- Dataset content
================================

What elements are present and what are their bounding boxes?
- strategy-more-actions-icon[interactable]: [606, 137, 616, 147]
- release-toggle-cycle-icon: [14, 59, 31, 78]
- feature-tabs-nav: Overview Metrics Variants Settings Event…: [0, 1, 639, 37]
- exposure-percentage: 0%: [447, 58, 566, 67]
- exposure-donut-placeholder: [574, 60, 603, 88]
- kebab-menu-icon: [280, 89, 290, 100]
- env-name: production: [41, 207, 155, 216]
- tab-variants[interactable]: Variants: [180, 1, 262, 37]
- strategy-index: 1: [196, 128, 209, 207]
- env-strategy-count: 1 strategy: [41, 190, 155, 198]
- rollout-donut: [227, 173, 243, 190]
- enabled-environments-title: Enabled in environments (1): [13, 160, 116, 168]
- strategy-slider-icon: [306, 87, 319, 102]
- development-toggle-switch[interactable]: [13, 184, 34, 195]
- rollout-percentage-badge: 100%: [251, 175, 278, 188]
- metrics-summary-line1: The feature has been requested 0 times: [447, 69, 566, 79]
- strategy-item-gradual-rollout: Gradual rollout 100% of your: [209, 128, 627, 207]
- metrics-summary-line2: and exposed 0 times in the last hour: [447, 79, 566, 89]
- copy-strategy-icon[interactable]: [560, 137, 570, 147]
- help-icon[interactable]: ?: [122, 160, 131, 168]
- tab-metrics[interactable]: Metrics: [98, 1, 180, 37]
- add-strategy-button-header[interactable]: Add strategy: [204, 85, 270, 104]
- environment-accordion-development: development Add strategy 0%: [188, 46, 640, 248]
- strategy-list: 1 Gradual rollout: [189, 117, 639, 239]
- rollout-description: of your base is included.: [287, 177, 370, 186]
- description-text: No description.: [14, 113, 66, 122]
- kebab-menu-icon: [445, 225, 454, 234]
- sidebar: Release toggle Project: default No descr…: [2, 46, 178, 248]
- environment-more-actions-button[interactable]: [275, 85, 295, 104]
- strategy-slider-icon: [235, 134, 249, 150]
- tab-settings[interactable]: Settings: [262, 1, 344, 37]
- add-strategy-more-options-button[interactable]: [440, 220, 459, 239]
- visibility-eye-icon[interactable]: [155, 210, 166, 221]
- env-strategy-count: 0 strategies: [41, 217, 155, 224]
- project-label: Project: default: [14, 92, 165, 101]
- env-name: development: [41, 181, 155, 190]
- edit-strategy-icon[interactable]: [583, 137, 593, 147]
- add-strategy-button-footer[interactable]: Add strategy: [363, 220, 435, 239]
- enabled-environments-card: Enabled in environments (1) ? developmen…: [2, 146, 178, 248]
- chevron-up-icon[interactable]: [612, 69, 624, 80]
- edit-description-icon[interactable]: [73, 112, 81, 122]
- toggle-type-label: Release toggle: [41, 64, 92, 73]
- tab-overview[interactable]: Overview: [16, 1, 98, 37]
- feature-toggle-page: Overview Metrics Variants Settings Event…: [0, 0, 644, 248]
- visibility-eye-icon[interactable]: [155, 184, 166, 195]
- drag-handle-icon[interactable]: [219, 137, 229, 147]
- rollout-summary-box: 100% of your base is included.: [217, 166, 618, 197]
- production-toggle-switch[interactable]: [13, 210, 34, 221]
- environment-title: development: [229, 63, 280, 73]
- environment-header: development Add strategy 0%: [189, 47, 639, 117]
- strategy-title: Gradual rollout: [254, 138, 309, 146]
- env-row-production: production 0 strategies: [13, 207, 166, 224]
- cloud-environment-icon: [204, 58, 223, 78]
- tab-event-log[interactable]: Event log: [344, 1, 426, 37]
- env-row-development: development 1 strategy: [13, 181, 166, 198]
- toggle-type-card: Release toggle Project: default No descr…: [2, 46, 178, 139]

================================

Give every entry in the listing above again, exactly as written.

- The answer
What elements are present and what are their bounding boxes?
- strategy-more-actions-icon[interactable]: [606, 137, 616, 147]
- release-toggle-cycle-icon: [14, 59, 31, 78]
- feature-tabs-nav: Overview Metrics Variants Settings Event…: [0, 1, 639, 37]
- exposure-percentage: 0%: [447, 58, 566, 67]
- exposure-donut-placeholder: [574, 60, 603, 88]
- kebab-menu-icon: [280, 89, 290, 100]
- env-name: production: [41, 207, 155, 216]
- tab-variants[interactable]: Variants: [180, 1, 262, 37]
- strategy-index: 1: [196, 128, 209, 207]
- env-strategy-count: 1 strategy: [41, 190, 155, 198]
- rollout-donut: [227, 173, 243, 190]
- enabled-environments-title: Enabled in environments (1): [13, 160, 116, 168]
- strategy-slider-icon: [306, 87, 319, 102]
- development-toggle-switch[interactable]: [13, 184, 34, 195]
- rollout-percentage-badge: 100%: [251, 175, 278, 188]
- metrics-summary-line1: The feature has been requested 0 times: [447, 69, 566, 79]
- strategy-item-gradual-rollout: Gradual rollout 100% of your: [209, 128, 627, 207]
- metrics-summary-line2: and exposed 0 times in the last hour: [447, 79, 566, 89]
- copy-strategy-icon[interactable]: [560, 137, 570, 147]
- help-icon[interactable]: ?: [122, 160, 131, 168]
- tab-metrics[interactable]: Metrics: [98, 1, 180, 37]
- add-strategy-button-header[interactable]: Add strategy: [204, 85, 270, 104]
- environment-accordion-development: development Add strategy 0%: [188, 46, 640, 248]
- strategy-list: 1 Gradual rollout: [189, 117, 639, 239]
- rollout-description: of your base is included.: [287, 177, 370, 186]
- description-text: No description.: [14, 113, 66, 122]
- kebab-menu-icon: [445, 225, 454, 234]
- sidebar: Release toggle Project: default No descr…: [2, 46, 178, 248]
- environment-more-actions-button[interactable]: [275, 85, 295, 104]
- strategy-slider-icon: [235, 134, 249, 150]
- tab-settings[interactable]: Settings: [262, 1, 344, 37]
- add-strategy-more-options-button[interactable]: [440, 220, 459, 239]
- visibility-eye-icon[interactable]: [155, 210, 166, 221]
- env-strategy-count: 0 strategies: [41, 217, 155, 224]
- project-label: Project: default: [14, 92, 165, 101]
- env-name: development: [41, 181, 155, 190]
- edit-strategy-icon[interactable]: [583, 137, 593, 147]
- add-strategy-button-footer[interactable]: Add strategy: [363, 220, 435, 239]
- enabled-environments-card: Enabled in environments (1) ? developmen…: [2, 146, 178, 248]
- chevron-up-icon[interactable]: [612, 69, 624, 80]
- edit-description-icon[interactable]: [73, 112, 81, 122]
- toggle-type-label: Release toggle: [41, 64, 92, 73]
- tab-overview[interactable]: Overview: [16, 1, 98, 37]
- feature-toggle-page: Overview Metrics Variants Settings Event…: [0, 0, 644, 248]
- visibility-eye-icon[interactable]: [155, 184, 166, 195]
- drag-handle-icon[interactable]: [219, 137, 229, 147]
- rollout-summary-box: 100% of your base is included.: [217, 166, 618, 197]
- production-toggle-switch[interactable]: [13, 210, 34, 221]
- environment-title: development: [229, 63, 280, 73]
- environment-header: development Add strategy 0%: [189, 47, 639, 117]
- strategy-title: Gradual rollout: [254, 138, 309, 146]
- env-row-production: production 0 strategies: [13, 207, 166, 224]
- cloud-environment-icon: [204, 58, 223, 78]
- tab-event-log[interactable]: Event log: [344, 1, 426, 37]
- env-row-development: development 1 strategy: [13, 181, 166, 198]
- toggle-type-card: Release toggle Project: default No descr…: [2, 46, 178, 139]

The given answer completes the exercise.